Pablo Neruda
Lone Gentleman
The gay young men and the love-sick girls,
and the abandoned widows suffering in sleepless delirium,
and the young pregnant wives of thirty hours,
and the raucous cats that cruise my garden in the shadows,
like a necklace of pulsating oysters of sex
surround my lonely residence,
like enemies lined up against my soul,
like conspirators in bedroom clothes
who exchange long deep kisses to order.
The radiant summer leads to lovers
in predictable melancholic regiments,
made of fat and skinny, sad and happy pairings:
under the elegant coconut palms, near the ocean and the moon,
goes an endless movement of trousers and dresses,
a whisper of silk stockings being caressed,
and womens breasts that sparkle like eyes.
The little employee, after it all,
after the weeks boredom, and novels read by night in bed,
has definitively seduced the girl next door,
and carried her away to a run-down movie house
where the heroes are studs or princes mad with passion,
and strokes her legs covered with soft down
with his moist and ardent hands that smell of cigarettes.
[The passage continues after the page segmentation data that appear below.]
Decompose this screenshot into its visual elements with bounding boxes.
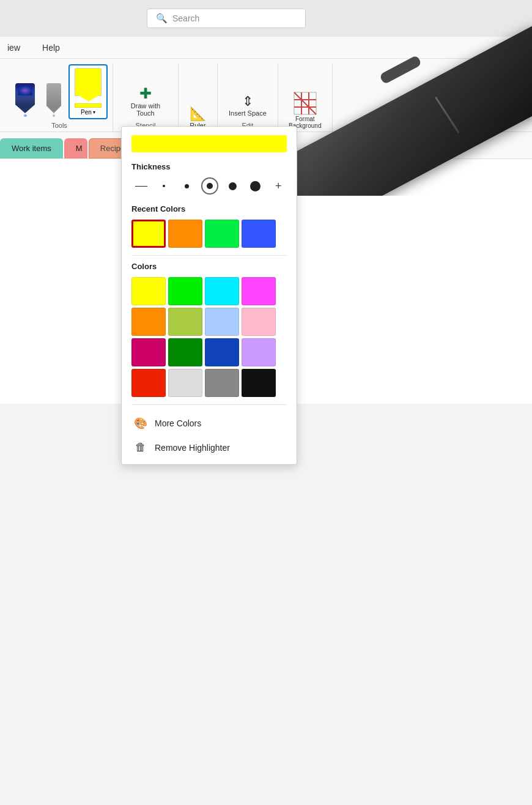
color-swatch-15[interactable] xyxy=(242,369,276,397)
color-swatch-8[interactable] xyxy=(131,338,166,366)
color-swatch-0[interactable] xyxy=(131,277,166,305)
thickness-large[interactable] xyxy=(224,177,241,195)
color-swatch-4[interactable] xyxy=(131,308,166,336)
thickness-dot-6 xyxy=(250,181,260,191)
format-bg-icon xyxy=(293,91,317,116)
insert-space-label: Insert Space xyxy=(229,109,267,117)
colors-grid xyxy=(131,277,287,397)
ribbon-group-format: Format Background xyxy=(278,64,333,132)
thickness-label: Thickness xyxy=(131,162,287,171)
color-swatch-5[interactable] xyxy=(168,308,202,336)
dropdown-arrow: ▾ xyxy=(93,109,95,115)
ribbon-group-stencil: 📐 Ruler xyxy=(179,64,218,132)
insert-space-button[interactable]: ⇕ Insert Space xyxy=(223,91,273,119)
remove-highlighter-item[interactable]: 🗑 Remove Highlighter xyxy=(131,436,287,459)
remove-highlighter-icon: 🗑 xyxy=(134,441,147,454)
search-box[interactable]: 🔍 Search xyxy=(147,9,306,28)
color-swatch-6[interactable] xyxy=(205,308,239,336)
ruler-icon: 📐 xyxy=(190,106,206,122)
pen-blue-icon xyxy=(15,83,35,117)
pen-gray-tool[interactable] xyxy=(42,81,66,119)
recent-colors-grid xyxy=(131,220,287,248)
ribbon: Pen ▾ Tools ✚ Draw with Touch Stencil 📐 … xyxy=(0,59,532,132)
top-bar: 🔍 Search xyxy=(0,0,532,37)
remove-highlighter-label: Remove Highlighter xyxy=(155,443,230,453)
recent-color-yellow[interactable] xyxy=(131,220,166,248)
search-icon: 🔍 xyxy=(156,13,168,24)
thickness-plus-icon: + xyxy=(275,180,282,193)
thickness-dot-4 xyxy=(207,183,213,189)
color-swatch-14[interactable] xyxy=(205,369,239,397)
color-swatch-11[interactable] xyxy=(242,338,276,366)
highlighter-dropdown-btn[interactable]: Pen ▾ xyxy=(81,109,95,116)
pen-blue-tool[interactable] xyxy=(11,81,39,119)
thickness-plus[interactable]: + xyxy=(270,177,287,195)
insert-space-icon: ⇕ xyxy=(242,94,253,109)
more-colors-item[interactable]: 🎨 More Colors xyxy=(131,411,287,436)
color-swatch-12[interactable] xyxy=(131,369,166,397)
format-background-button[interactable]: Format Background xyxy=(283,89,327,132)
color-preview-bar xyxy=(131,135,287,152)
menu-item-help[interactable]: Help xyxy=(37,40,65,55)
menu-item-view[interactable]: iew xyxy=(2,40,25,55)
tab-work-items[interactable]: Work items xyxy=(0,138,63,158)
tools-label: Tools xyxy=(51,122,67,132)
thickness-medium[interactable] xyxy=(179,177,195,195)
ribbon-group-tools: Pen ▾ Tools xyxy=(6,64,113,132)
menu-divider xyxy=(131,404,287,405)
format-bg-items: Format Background xyxy=(283,89,327,132)
draw-with-touch-button[interactable]: ✚ Draw with Touch xyxy=(118,83,173,119)
search-placeholder: Search xyxy=(172,13,199,23)
pen-dropdown-popup: Thickness + Recent Colors xyxy=(121,126,297,465)
more-colors-label: More Colors xyxy=(155,418,201,428)
menu-bar: iew Help xyxy=(0,37,532,59)
pen-gray-icon xyxy=(45,83,62,117)
thickness-selected[interactable] xyxy=(201,177,218,195)
color-swatch-1[interactable] xyxy=(168,277,202,305)
pen-label: Pen xyxy=(81,109,92,116)
tab-m[interactable]: M xyxy=(64,138,87,158)
color-swatch-10[interactable] xyxy=(205,338,239,366)
color-swatch-3[interactable] xyxy=(242,277,276,305)
recent-colors-label: Recent Colors xyxy=(131,204,287,213)
colors-label: Colors xyxy=(131,262,287,271)
draw-touch-icon: ✚ xyxy=(139,85,152,102)
color-swatch-13[interactable] xyxy=(168,369,202,397)
color-swatch-2[interactable] xyxy=(205,277,239,305)
draw-touch-items: ✚ Draw with Touch xyxy=(118,83,173,119)
thickness-dot-3 xyxy=(185,184,189,188)
colors-divider xyxy=(131,255,287,256)
recent-color-blue[interactable] xyxy=(242,220,276,248)
thickness-thin[interactable] xyxy=(155,177,172,195)
thickness-extra-thin[interactable] xyxy=(133,177,149,195)
insert-space-items: ⇕ Insert Space xyxy=(223,91,273,119)
thickness-row: + xyxy=(131,177,287,195)
ribbon-group-draw-touch: ✚ Draw with Touch Stencil xyxy=(113,64,179,132)
svg-line-1 xyxy=(294,92,316,114)
recent-color-green[interactable] xyxy=(205,220,239,248)
highlighter-tool[interactable]: Pen ▾ xyxy=(68,64,108,119)
draw-touch-label: Draw with Touch xyxy=(124,102,167,117)
thickness-dot-2 xyxy=(163,185,165,187)
thickness-dot-5 xyxy=(229,182,237,190)
color-swatch-9[interactable] xyxy=(168,338,202,366)
more-colors-icon: 🎨 xyxy=(134,417,147,430)
recent-color-orange[interactable] xyxy=(168,220,202,248)
thickness-extra-large[interactable] xyxy=(247,177,264,195)
thickness-line-1 xyxy=(135,186,147,187)
color-swatch-7[interactable] xyxy=(242,308,276,336)
ribbon-group-edit: ⇕ Insert Space Edit xyxy=(218,64,278,132)
tools-items: Pen ▾ xyxy=(11,64,108,119)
The seducers afternoons and married peoples nights
come together like the sheets and bury me,
and the hours after lunch when the young male students
and the young girl students, and the priests, masturbate,
and the creatures fornicate outright,
and the bees smell of blood, and the flies madly buzz,
and boy and girl cousins play oddly together,
and doctors stare in fury at the young patients husband,
and the morning hours in which the professor, as if to pass the time,
performs his marriage duties, and breakfasts,
and moreover, the adulterers, who love each other truly
on beds as high and deep as ocean liners:
finally, eternally surrounding me
is a gigantic forest breathing and tangled
with gigantic flowers like mouths with teeth
and black roots in the shape of hooves and shoes.